**Data**
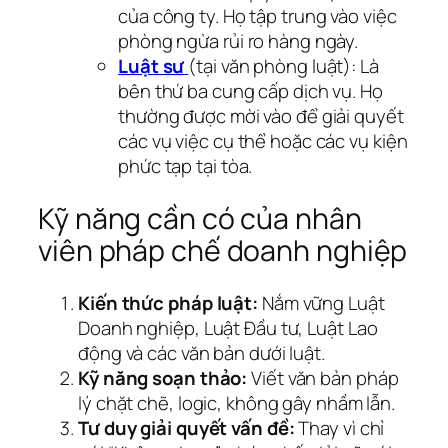
của công ty. Họ tập trung vào việc
phòng ngừa rủi ro hàng ngày.
Luật sư
(tại văn phòng luật): Là
bên thứ ba cung cấp dịch vụ. Họ
thường được mời vào để giải quyết
các vụ việc cụ thể hoặc các vụ kiện
phức tạp tại tòa.
Kỹ năng cần có của nhân
viên pháp chế doanh nghiệp
Kiến thức pháp luật:
Nắm vững Luật
Doanh nghiệp, Luật Đầu tư, Luật Lao
động và các văn bản dưới luật.
Kỹ năng soạn thảo:
Viết văn bản pháp
lý chặt chẽ, logic, không gây nhầm lẫn.
Tư duy giải quyết vấn đề:
Thay vì chỉ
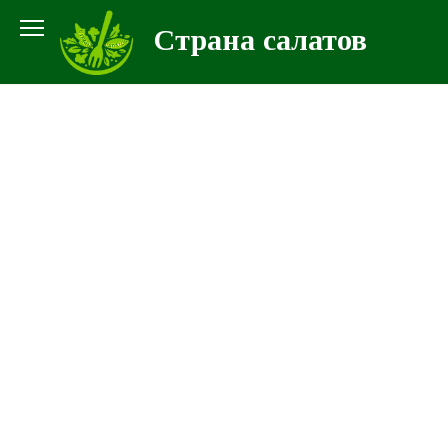
Перейти
Страна салатов
к
контенту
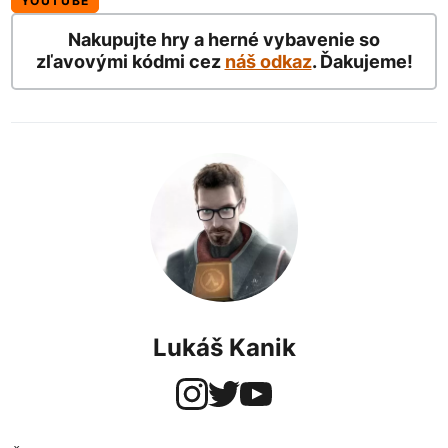
YOUTUBE
Nakupujte hry a herné vybavenie so
zľavovými kódmi cez
náš odkaz
. Ďakujeme!
Lukáš Kanik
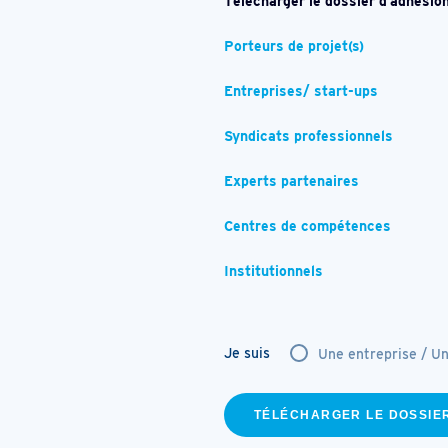
Télécharger le dossier d’adhésion
Porteurs de projet(s)
Entreprises/ start-ups
Syndicats professionnels
Experts partenaires
Centres de compétences
Institutionnels
Je suis
Une entreprise / U
TÉLÉCHARGER LE DOSSIE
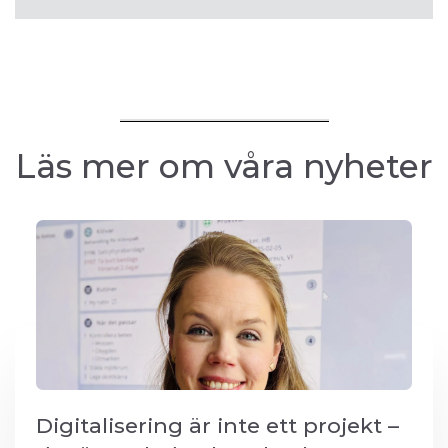
Läs mer om våra nyheter
Digitalisering är inte ett projekt –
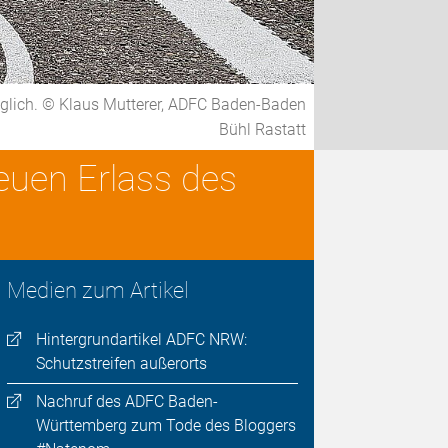
öglich. © Klaus Mutterer, ADFC Baden-Baden
Bühl Rastatt
euen Erlass des
Medien zum Artikel
Hintergrundartikel ADFC NRW:
Schutzstreifen außerorts
Nachruf des ADFC Baden-
Württemberg zum Tode des Bloggers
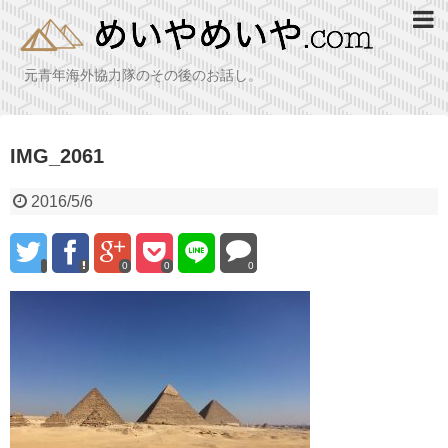
元青年海外協力隊のその後のお話し。
IMG_2061
2016/5/6
0
0
0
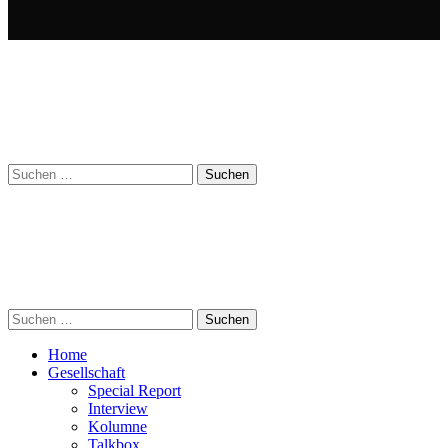
Suchen
nach:
Suchen
nach:
Home
Gesellschaft
Special Report
Interview
Kolumne
Talkbox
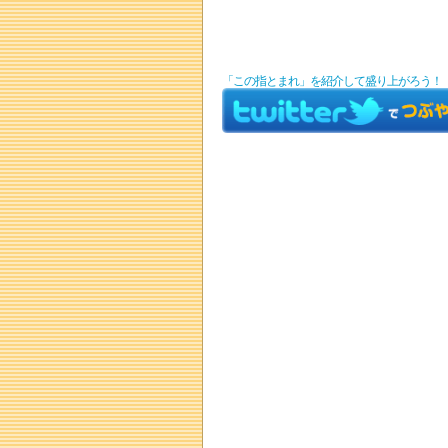
「この指とまれ」を紹介して盛り上がろう！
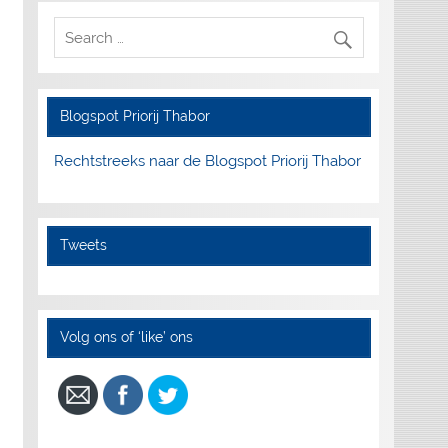
Blogspot Priorij Thabor
Rechtstreeks naar de Blogspot Priorij Thabor
Tweets
Volg ons of ‘like’ ons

**Task goal**
Return every entry word for word, leaving the pictures out.

**Expected output**
của công ty. Họ tập trung vào việc
phòng ngừa rủi ro hàng ngày.
Luật sư
(tại văn phòng luật): Là
bên thứ ba cung cấp dịch vụ. Họ
thường được mời vào để giải quyết
các vụ việc cụ thể hoặc các vụ kiện
phức tạp tại tòa.
Kỹ năng cần có của nhân
viên pháp chế doanh nghiệp
Kiến thức pháp luật:
Nắm vững Luật
Doanh nghiệp, Luật Đầu tư, Luật Lao
động và các văn bản dưới luật.
Kỹ năng soạn thảo:
Viết văn bản pháp
lý chặt chẽ, logic, không gây nhầm lẫn.
Tư duy giải quyết vấn đề:
Thay vì chỉ
Перейти
Страна салатов
к
контенту
YOUTUBE
Nakupujte hry a herné vybavenie so
zľavovými kódmi cez
náš odkaz
. Ďakujeme!
Lukáš Kanik
Télécharger le dossier d’adhésion
Porteurs de projet(s)
Entreprises/ start-ups
Syndicats professionnels
Experts partenaires
Centres de compétences
Institutionnels
Je suis
Une entreprise / U
TÉLÉCHARGER LE DOSSIE
Läs mer om våra nyheter
Digitalisering är inte ett projekt –
öglich. © Klaus Mutterer, ADFC Baden-Baden
Bühl Rastatt
euen Erlass des
Medien zum Artikel
Hintergrundartikel ADFC NRW:
Schutzstreifen außerorts
Nachruf des ADFC Baden-
Württemberg zum Tode des Bloggers
元青年海外協力隊のその後のお話し。
IMG_2061
2016/5/6
0
0
0
Suchen
nach:
Suchen
nach:
Home
Gesellschaft
Special Report
Interview
Kolumne
Talkbox
「この指とまれ」を紹介して盛り上がろう！
Blogspot Priorij Thabor
Rechtstreeks naar de Blogspot Priorij Thabor
Tweets
Volg ons of ‘like’ ons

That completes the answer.